The Little Colonel's House Party eBook

This eBook from the Gutenberg Project consists of approximately 219 pages of information about The Little Colonel's House Party.

“Oh, I’ve already had the measles,” said Betty, quickly, “two years ago.”

“Then I’m glad that you will not have to suffer for the disobedience of the others,” answered her godmother.  “It has brought its own punishment this time, so I’ll not add a scolding.  I’ll leave the measles, if that’s what it turns out to be, to preach you a sermon on the text, ’Be sure your sin will find you out.’”

Sally Fairfax welcomed no guests from Locust that night at her party, for the doctor made his visit and pronounced his verdict.  No parties for many a long day.  Lloyd and Eugenia and Joyce had the measles, and nobody would want Betty to come for fear of the contagion.

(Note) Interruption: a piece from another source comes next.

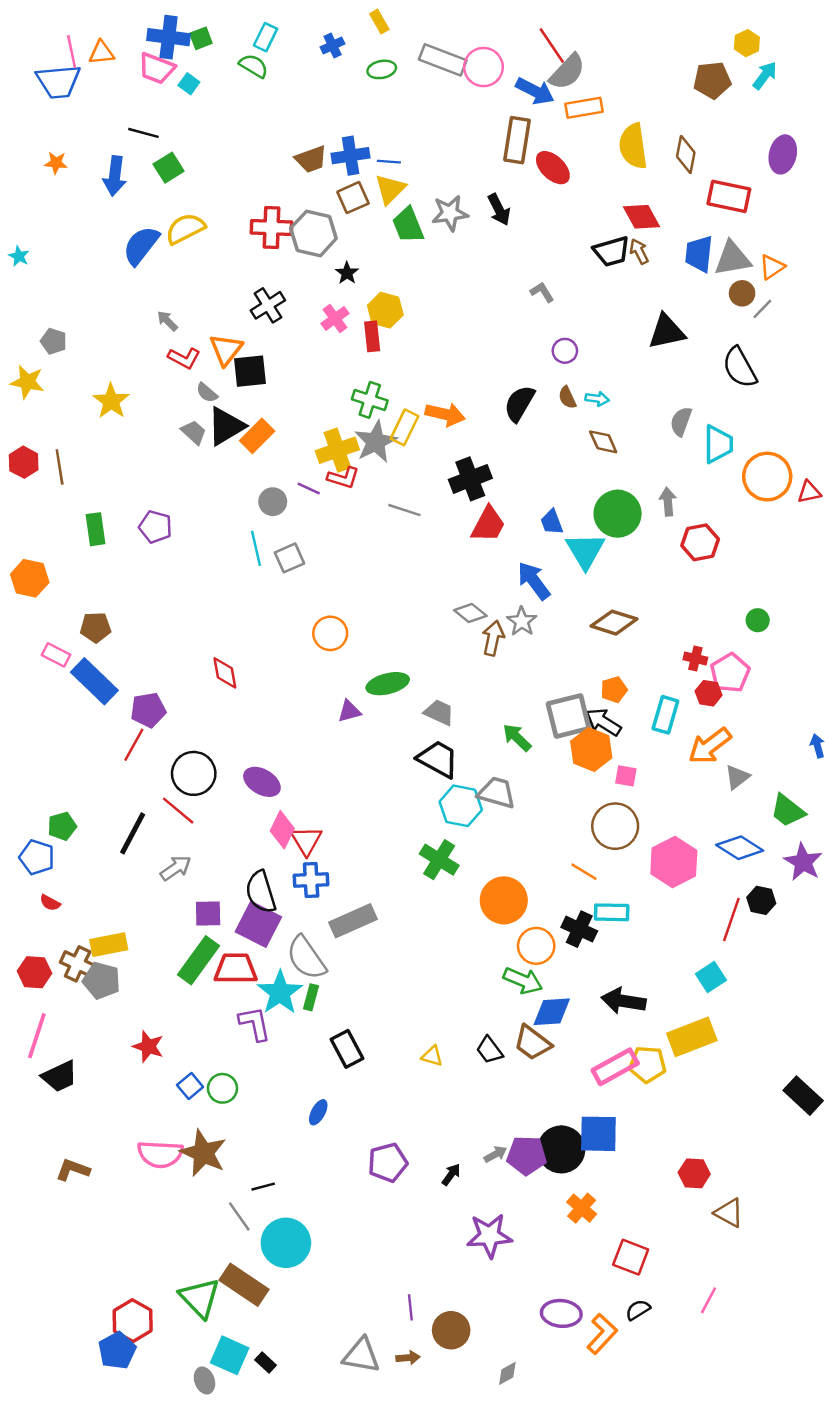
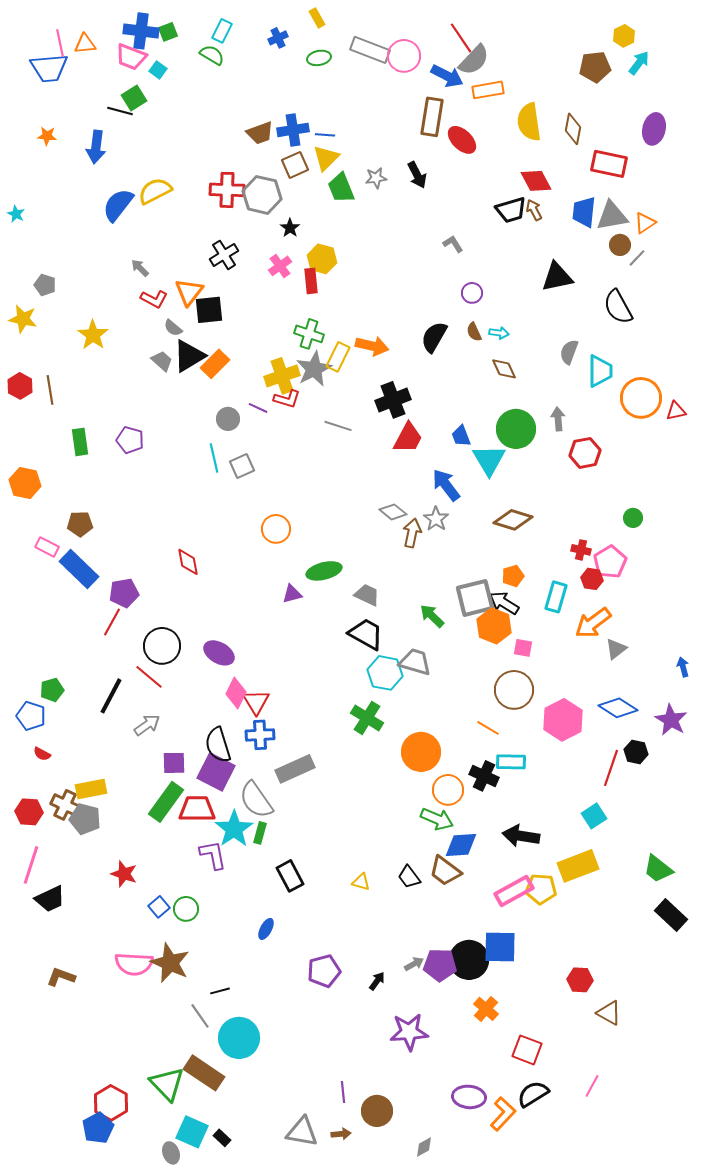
green square: (169, 168) -> (134, 98), moved
gray star: (450, 213) -> (376, 178), size x0.7
blue arrow: (818, 746) -> (683, 667), moved
green trapezoid: (788, 811) -> (658, 869), moved
black semicircle: (638, 1310) -> (533, 1094), size x1.5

Mrs. Sherman and Eliot and Mom Beck went from one darkened room to another with hot lemonade, and Betty was left to roam about the place by herself.  Once she slipped into the sewing-room where the tissue-paper costumes were laid out in readiness beside the dainty little flower-shaped hats.  Joyce’s was patterned after a pale blue morning-glory, and Eugenia’s a scarlet poppy.  Lloyd’s looked like a pink hyacinth, and Betty’s a daffodil.

“It’s too bad,” mourned Betty, tilting the graceful daffodil blossom of a hat on her brown curls, and admiring it in the mirror. “I haven’t got the measles, and this is so sweet, it’s a pity not to wear it somewhere.”

Late that evening she heard the Little Colonel grumbling:  “Well, this is a house pahty suah enough, I must say!  Heah we are in the house, and heah we’ll stay and miss all the fun.  I don’t like this kind of a house pahty!”

“Nevah mine, honey,” said Mom Beck.  “It’ll not be as bad as you think.  The measles is done broke out on you beautiful—­as thick as hops.”

“But I hate this dahk room,” wailed the Little Colonel, “and it’s so poky and tiahsome, and I am so hot and I ache all ovah—­”

Then Betty heard Mrs. Sherman go into the room, and the fretting ceased as her cool hand stroked the hot little forehead, and her voice began a slumber song.  It was the “White Seal’s Lullaby.”

“’Oh, hush thee my baby, the night is behind us,
And black are the waters that sparkled so green.’”

How often she had read it in her “Jungle Book,” but she had no idea how beautiful it was until she heard it as her godmother was singing it.  There was the slow, restful, swinging motion of the waves in that music; the coolness of the deep green seas.  How quickly it took away the fever and the aching, and left the healing of sleep in its wake!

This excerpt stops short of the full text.